◆ Aim of the exercise
In the entries below, find the line containing "малюків Baby Steps з" and the line containing "ичество набирают обороты". Copy those two lines and everything between them exactly, without the pictures.

◆ Records for this task
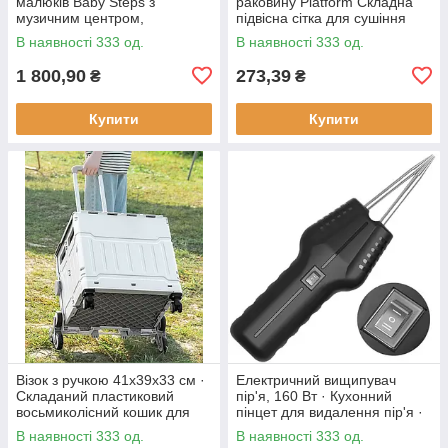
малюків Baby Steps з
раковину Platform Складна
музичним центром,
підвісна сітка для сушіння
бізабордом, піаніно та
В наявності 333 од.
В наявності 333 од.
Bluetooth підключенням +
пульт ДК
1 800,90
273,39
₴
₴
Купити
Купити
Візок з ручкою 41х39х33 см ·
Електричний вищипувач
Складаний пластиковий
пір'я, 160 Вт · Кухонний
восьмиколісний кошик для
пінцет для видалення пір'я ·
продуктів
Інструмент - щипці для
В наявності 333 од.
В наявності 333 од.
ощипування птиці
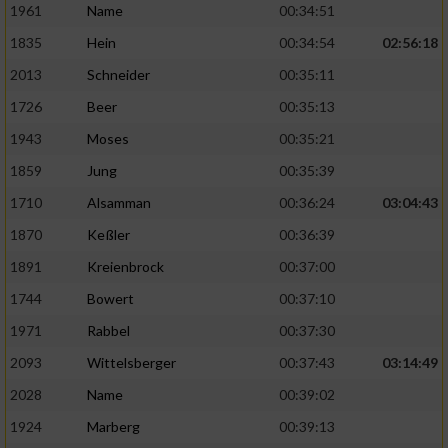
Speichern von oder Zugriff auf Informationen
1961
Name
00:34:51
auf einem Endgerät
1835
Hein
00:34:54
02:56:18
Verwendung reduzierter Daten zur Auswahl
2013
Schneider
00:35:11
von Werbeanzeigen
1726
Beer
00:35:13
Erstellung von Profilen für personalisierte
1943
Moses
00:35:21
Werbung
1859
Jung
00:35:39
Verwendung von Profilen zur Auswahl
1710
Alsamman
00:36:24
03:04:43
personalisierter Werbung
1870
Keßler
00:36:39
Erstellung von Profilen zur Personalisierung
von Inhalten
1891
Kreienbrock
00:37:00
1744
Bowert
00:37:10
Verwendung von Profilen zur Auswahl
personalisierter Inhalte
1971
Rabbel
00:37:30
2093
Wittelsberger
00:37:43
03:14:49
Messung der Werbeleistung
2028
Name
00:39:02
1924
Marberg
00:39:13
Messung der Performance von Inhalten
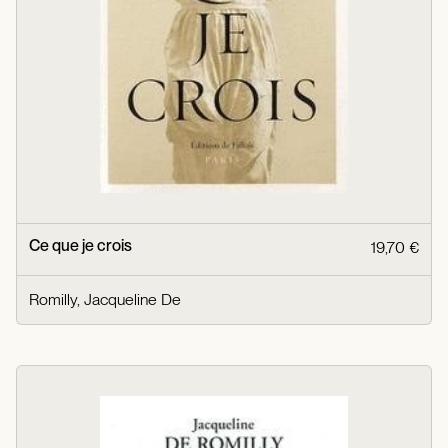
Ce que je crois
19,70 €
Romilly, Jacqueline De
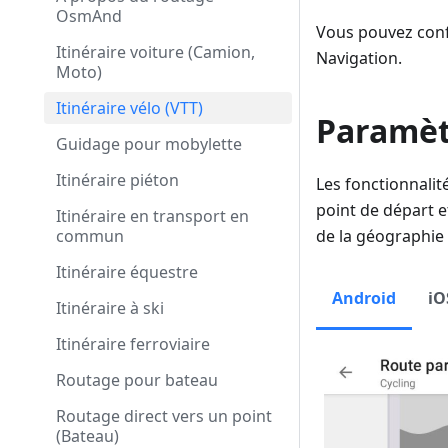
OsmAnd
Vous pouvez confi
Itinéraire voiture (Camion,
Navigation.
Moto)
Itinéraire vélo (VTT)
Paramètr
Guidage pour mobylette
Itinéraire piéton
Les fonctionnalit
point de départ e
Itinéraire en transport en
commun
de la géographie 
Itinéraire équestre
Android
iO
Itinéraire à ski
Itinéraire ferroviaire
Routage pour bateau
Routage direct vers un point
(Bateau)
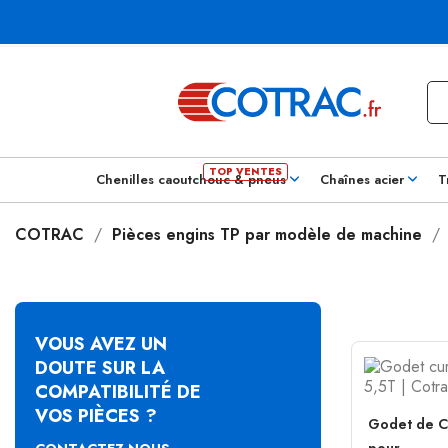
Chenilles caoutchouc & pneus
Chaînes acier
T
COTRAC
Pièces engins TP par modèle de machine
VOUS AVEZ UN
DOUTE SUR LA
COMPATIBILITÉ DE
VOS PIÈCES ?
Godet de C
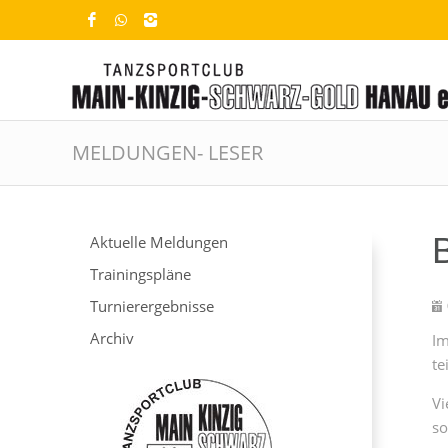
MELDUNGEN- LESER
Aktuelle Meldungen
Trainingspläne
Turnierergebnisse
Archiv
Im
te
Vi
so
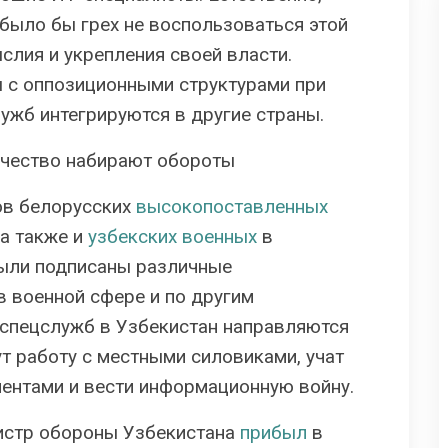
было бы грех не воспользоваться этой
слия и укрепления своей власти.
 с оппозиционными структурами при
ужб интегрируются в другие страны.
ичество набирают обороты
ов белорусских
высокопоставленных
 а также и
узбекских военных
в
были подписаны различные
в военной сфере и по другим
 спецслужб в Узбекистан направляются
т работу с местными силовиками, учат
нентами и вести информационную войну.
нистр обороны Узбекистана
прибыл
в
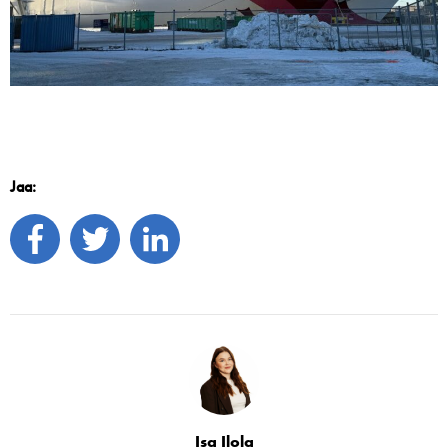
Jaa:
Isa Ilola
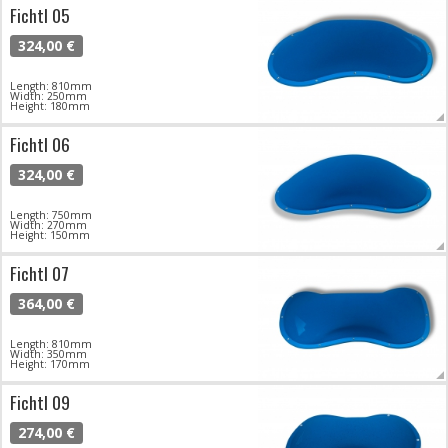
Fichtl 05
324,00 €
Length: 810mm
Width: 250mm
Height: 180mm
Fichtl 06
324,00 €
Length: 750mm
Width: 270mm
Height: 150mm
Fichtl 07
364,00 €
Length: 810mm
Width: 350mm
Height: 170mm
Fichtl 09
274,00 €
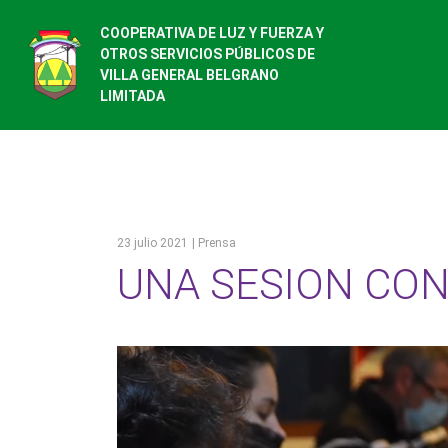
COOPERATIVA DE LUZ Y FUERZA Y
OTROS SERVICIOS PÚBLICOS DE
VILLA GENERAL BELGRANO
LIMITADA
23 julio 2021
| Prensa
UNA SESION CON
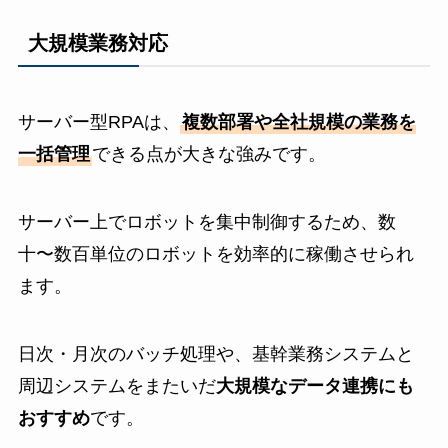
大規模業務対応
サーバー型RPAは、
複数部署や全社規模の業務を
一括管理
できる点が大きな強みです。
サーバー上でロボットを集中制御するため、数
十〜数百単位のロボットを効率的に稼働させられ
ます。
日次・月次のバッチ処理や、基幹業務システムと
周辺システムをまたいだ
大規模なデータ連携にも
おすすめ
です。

---

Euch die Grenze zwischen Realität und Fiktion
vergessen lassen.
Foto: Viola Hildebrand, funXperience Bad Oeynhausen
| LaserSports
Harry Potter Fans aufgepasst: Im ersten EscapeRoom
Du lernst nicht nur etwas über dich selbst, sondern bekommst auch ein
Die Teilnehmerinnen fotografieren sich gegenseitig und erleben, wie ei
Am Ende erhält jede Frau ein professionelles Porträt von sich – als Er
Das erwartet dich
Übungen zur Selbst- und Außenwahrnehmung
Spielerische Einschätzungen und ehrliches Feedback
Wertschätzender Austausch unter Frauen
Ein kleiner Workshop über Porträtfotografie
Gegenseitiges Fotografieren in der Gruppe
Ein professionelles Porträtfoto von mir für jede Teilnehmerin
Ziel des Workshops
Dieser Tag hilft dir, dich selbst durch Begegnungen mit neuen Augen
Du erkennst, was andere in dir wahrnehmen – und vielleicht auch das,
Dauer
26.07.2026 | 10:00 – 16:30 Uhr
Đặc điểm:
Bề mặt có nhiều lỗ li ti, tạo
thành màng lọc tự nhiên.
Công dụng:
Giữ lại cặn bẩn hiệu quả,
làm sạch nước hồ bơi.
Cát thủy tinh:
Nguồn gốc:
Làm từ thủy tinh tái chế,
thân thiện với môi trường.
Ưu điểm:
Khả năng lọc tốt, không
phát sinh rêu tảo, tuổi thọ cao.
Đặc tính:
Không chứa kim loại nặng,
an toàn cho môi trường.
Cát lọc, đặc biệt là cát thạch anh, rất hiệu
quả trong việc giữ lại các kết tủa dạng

◆ Answer
малюків Baby Steps з
раковину Platform Складна
музичним центром,
підвісна сітка для сушіння
бізабордом, піаніно та
В наявності 333 од.
В наявності 333 од.
Bluetooth підключенням +
пульт ДК
1 800,90
273,39
₴
₴
Купити
Купити
Візок з ручкою 41х39х33 см ·
Електричний вищипувач
Складаний пластиковий
пір'я, 160 Вт · Кухонний
восьмиколісний кошик для
пінцет для видалення пір'я ·
продуктів
Інструмент - щипці для
В наявності 333 од.
В наявності 333 од.
ощипування птиці
Speichern von oder Zugriff auf Informationen
1961
Name
00:34:51
auf einem Endgerät
1835
Hein
00:34:54
02:56:18
Verwendung reduzierter Daten zur Auswahl
2013
Schneider
00:35:11
von Werbeanzeigen
1726
Beer
00:35:13
Erstellung von Profilen für personalisierte
1943
Moses
00:35:21
Werbung
1859
Jung
00:35:39
Verwendung von Profilen zur Auswahl
1710
Alsamman
00:36:24
03:04:43
personalisierter Werbung
1870
Keßler
00:36:39
Erstellung von Profilen zur Personalisierung
von Inhalten
1891
Kreienbrock
00:37:00
1744
Bowert
00:37:10
Verwendung von Profilen zur Auswahl
personalisierter Inhalte
1971
Rabbel
00:37:30
2093
Wittelsberger
00:37:43
03:14:49
Messung der Werbeleistung
2028
Name
00:39:02
1924
Marberg
00:39:13
Messung der Performance von Inhalten
Ce que je crois
19,70 €
Romilly, Jacqueline De
OsmAnd
Vous pouvez confi
Itinéraire voiture (Camion,
Navigation.
Moto)
Itinéraire vélo (VTT)
Paramètr
Guidage pour mobylette
Itinéraire piéton
Les fonctionnalit
point de départ e
Itinéraire en transport en
commun
de la géographie 
Itinéraire équestre
Android
iO
Itinéraire à ski
Itinéraire ferroviaire
Routage pour bateau
Routage direct vers un point
(Bateau)
Chenilles caoutchouc & pneus
Chaînes acier
T
COTRAC
Pièces engins TP par modèle de machine
VOUS AVEZ UN
DOUTE SUR LA
COMPATIBILITÉ DE
VOS PIÈCES ?
Godet de C
MELDUNGEN- LESER
Aktuelle Meldungen
Trainingspläne
Turnierergebnisse
Archiv
Im
te
Vi
so
было бы грех не воспользоваться этой
слия и укрепления своей власти.
 с оппозиционными структурами при
ужб интегрируются в другие страны.
ичество набирают обороты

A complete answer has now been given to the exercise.